"A lot of my relatives, plus my Mother who's recently deceased, worked here during the Second World War," says Lynn Edwin Hull, a retired member of the U.S. Military.
Hagerstown is a pioneer in building aircraft like this Fairchild model, which trained the most U.S. pilots in World War II.
"What's unique about the Hagerstown Aviation Museum is that most of the aircraft in the Museum were actually built here in Hagerstown--either at the old Fairchild Factory which is now Pop Flights, which still stands on the airport," says John Seburn, President of the Hagerstown Aviation Museum.
At one time, back in the 1940's and 1950s, more than 10,000 people worked at Fairchild building airplanes.
"The oldest one is a 1928 Kreider Reisner plane, that was built here in Hagerstown. We have several other trainers from World War II, Fairchild PT-19's they were called, that were also built here, and the two large planes are the Fairchild C-82 and C-119 Flying Box Cars," says Seburn.
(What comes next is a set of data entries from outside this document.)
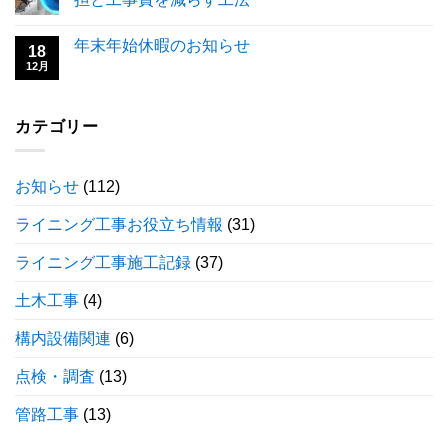
年末年始休暇のお知らせ
18
12月
カテゴリー
お知らせ
(112)
ライニング工事お役立ち情報
(31)
ライニング工事施工記録
(37)
土木工事
(4)
構内設備関連
(6)
点検・調査
(13)
管路工事
(13)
The Flying Box Cars were one of many models used in the U.S. Military.
"It was used mostly for re-supply, a little bit of parachute work as far as delivering para-troopers and so on. It's hay day was in Korea and in Vietnam," says Hull.
The Aviation Museum has over 15 aircraft thanks to local donors. Now, Seburn says the challenge is finding a place to house and regularly showcase them.
The next "Open Airplane Afternoon" will be held August 19, 2012, just before the larger Wings and Wheels event held September 22-23, 2012.